From BibTeX to HTML semantic nets

J.J. Almeida and J.C. Ramalho

Indice Remissivo

Introdution

DBIB: the tool

Usage

Generated Files

BiBTeX extensions

Author index

Thesaurus and subject index

Thesaurus syntax

Future work

Example

Thesaurus file: 'doc.the'

Bibtex file: 'doc.bib'

Produced pages


Introdution

Most researchers at universitys and research centers use LaTeX to produce their documentation.

Choosing LaTeX as the text formatter and processor, becomes natural the use of BibTeX to manage references and bibliography.

So, in an university, problably there are some hundreds of bib files, and normally some of them are huge. This, sometimes, makes bib files hard to use and manage. The need for some tool or mechanism capable of dealing with the problem arises.

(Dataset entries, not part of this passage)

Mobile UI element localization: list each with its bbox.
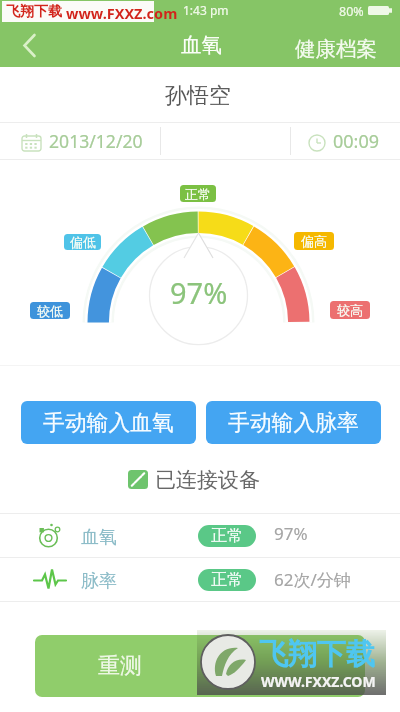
staticText: 脉率: [81, 570, 117, 593]
staticText: 重测: [98, 652, 142, 680]
staticText: 正常: [211, 526, 243, 546]
button[interactable]: 手动输入脉率: [206, 401, 381, 444]
staticText: 00:09: [333, 129, 380, 154]
staticText: WWW.FXXZ.COM: [261, 672, 376, 691]
staticText: www.FXXZ.com: [66, 3, 178, 23]
button[interactable]: 血氧: [181, 32, 222, 58]
staticText: 血氧: [81, 526, 117, 549]
staticText: 97%: [170, 273, 228, 312]
staticText: 1:43 pm: [183, 2, 229, 18]
staticText: 正常: [211, 570, 243, 590]
staticText: 健康档案: [295, 36, 377, 62]
staticText: 已连接设备: [155, 467, 260, 493]
staticText: 62次/分钟: [274, 568, 351, 591]
staticText: 80%: [339, 3, 364, 20]
staticText: 333.0: [333, 129, 380, 154]
button[interactable]: [0, 558, 400, 601]
staticText: 飞翔下载: [6, 3, 62, 21]
staticText: 偏低: [70, 234, 96, 250]
staticText: 孙悟空: [165, 82, 231, 110]
staticText: 正常: [185, 186, 211, 202]
staticText: 97%: [274, 522, 308, 545]
button[interactable]: 重测: [35, 635, 365, 697]
staticText: 手动输入脉率: [228, 409, 359, 436]
staticText: 手动输入血氧: [43, 409, 174, 436]
button[interactable]: 手动输入血氧: [21, 401, 196, 444]
button[interactable]: [0, 514, 400, 557]
staticText: 飞翔下载: [259, 636, 375, 673]
staticText: 偏高: [301, 233, 327, 249]
staticText: 血氧: [181, 32, 222, 58]
button[interactable]: Back: [10, 26, 50, 66]
staticText: 较低: [37, 303, 63, 319]
button[interactable]: 健康档案: [295, 36, 377, 62]
staticText: 2013/12/20: [49, 129, 143, 153]
staticText: 较高: [337, 302, 363, 318]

This work is about building such a tool. We built a tool capable of providing means to navigate inside a bib file, in a linear or structural way.

The idea was to use WWW browsers to navigate and thus serving two needs: navigation inside a bib file and making that information available to the comunity. This way, our problem turned to be the development of a bibtex processor, that generates index structures and produces parametrized trees of HTML pages.

The developed tool can produce three different indexes, ordered by author, subject and bibtex, and one individual page for each bibitem in the bibtex file.


DBIB: the tool

This work is somehow related to a project called DAVID so it became DBIB.

Perl was the language chosen to develop the tool, due to its orientations towards text processing, record processing and easy and powerful file manipulation.

Usage

The user will have some switches to parametrize the tool, and generate output files.

To invoke the tool one must respect the following syntax:

   dbib [-s] [-a] -[b] [-sdp] thesaurus bibfile [doc_pages_dir]

  -s   generate subject index
  -a   generate author index
  -b   generate bibtex list
  -sdp single doc page  (bibfile.dp.html)

As you may see, you must invoke 'dbib' with two arguments, all the others are optional:

thesaurus
is the name of a text file containing the declaration of a subject tree according to a specific syntax (look in "thesaurus" section in this document).
bibtex
is a normal bibtex file.
docpagesdir
is an optional argument that stands for the name of the directory where the individual document HTML pages will be created. This directory should exist prior to the invocation of the tool. If this parameter isn't supplied, DBIB will assume that a subdirectory named 'docpages' exists.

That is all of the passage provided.